In suits at common law, where the value in controversy shall exceed twenty dollars, the right of trial by jury shall be preserved, and no fact tried by a jury, shall be otherwise reexamined in any court of the Unites States, than according to the rules of the common law.
•In the 1700s twenty dollars was a lot of more money than it is today; inflation. Now, for any dispute involving less than $1,500 small claims court will hand the case without a jury.
•United States law forbids anyone from setting up their own court system. If someone goes to court, they will always go to a recognized court of the government, be it a national, state, county, or city court.
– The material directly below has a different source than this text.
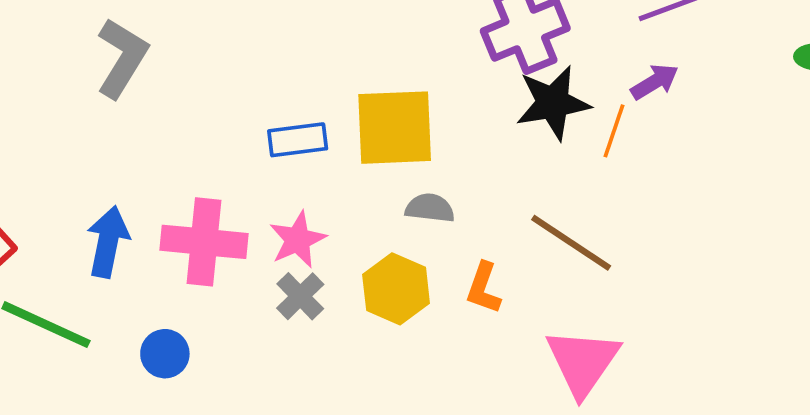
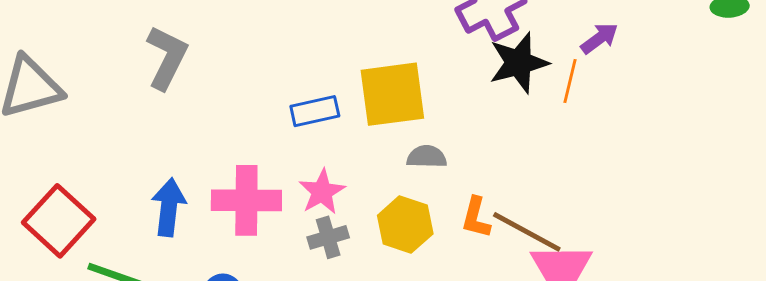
brown line: (571, 243) -> (527, 232), moved
gray cross: (300, 296) -> (328, 237), turned 33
What about Judge Judy’s TV courtroom?
Excessive bail shall not be required, nor excessive fines imposed nor cruel and unusual punishments inflicted.
Excessive bail shall not be required, nor excessive fines imposed
•The courts cannot assign the accused an excessive amount for bail. If they could, then a judge might look at someone and decide if they look guilty and the make the bail 10 million dollars.
oBail is a sum of money or property give to the court as a promise that the accused will return for their trial. If the accused fails to show up for their trail, they could lose their bail.
oBail is assigned on the type of crime committed and the likelihood that the accused will return for their trial. The greater the seriousness of the crime will increase the amount of bail.
oBail allows time for the accused to prepare for their defense, which is hard to do while in jail.
•Many people accused of a crime do not have the money for bail so they get a bail bondsman. The bondsman provides the money for bail (for a fee), and may send a bounty hunter to find the bailee if “skip” town and do not show up for their trial, which causes the bail bondsman to lose money. Do think a reality TV show having bounty hunters go after people would be interesting?
Nor cruel and unusual punishments inflicted
•No cruel or unusual punishments are allowed according to this amendment. The problem is what exactly are cruel and unusual punishments? When the Constitution was written people were sometimes quartered by horses, strangle, burned, branded, disemboweled or had their hands cut off. Some people actually had to sit in stocks so others could make fun of them.
•Today states use the gas chamber, lethal injection, firing squad or other means for death penalty cases. Capital punishment or execution is still argued about today. Each state decides whether or not to have executions and the methods. The United States Supreme Court in 1976 that the death penalty was constitutional.
The enumeration in the CONSTITUTION, of certain rights, shall not be construed to deny or disparage others retained by the people.
It is still a mystery about which rights James Madison had in mind when he wrote the 9th amendment.
•It assures people that there are rights that members of a free society are entitle to, although neither Madison nor any of the found gathers ever stated what they thought these rights would be.
•Some people believe that they include the so-called natural rights including life, liberty, and property, or the right to pursue happiness.
The powers not delegated to the United States by the CONSTITUTION, nor prohibited by it to the states, are reserved to the states respectively, or to the people.
The powers of the states
•Items not covered by the Constitution nor denied to the states can be regulated by the states.
•Examples: rules for marriages, divorces, driving licenses, voting, state taxes, job and school requirements, rules for police and fire departments and many others.